§ Work order: Look through the entries below and count the lines with the word "vorbereiten" in them; give only the number.

[Stored dataset items]
= Beginning of Section =

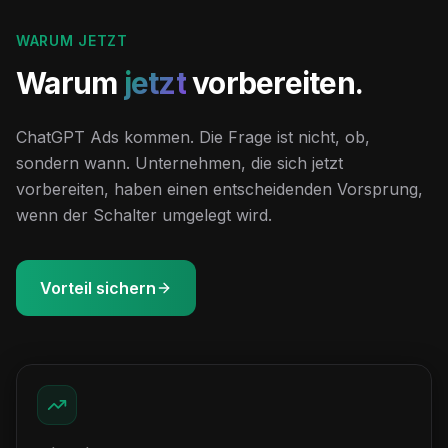
WARUM JETZT
Warum
jetzt
vorbereiten.
ChatGPT Ads kommen. Die Frage ist nicht, ob,
sondern wann. Unternehmen, die sich jetzt
vorbereiten, haben einen entscheidenden Vorsprung,
wenn der Schalter umgelegt wird.
Vorteil sichern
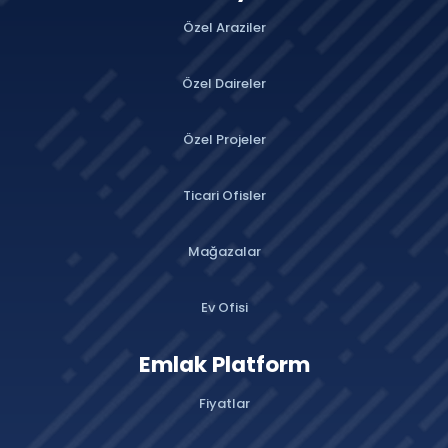
Özel Araziler
Özel Daireler
Özel Projeler
Ticari Ofisler
Mağazalar
Ev Ofisi
Emlak Platform
Fiyatlar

= End of Section =

§ Your solution: 2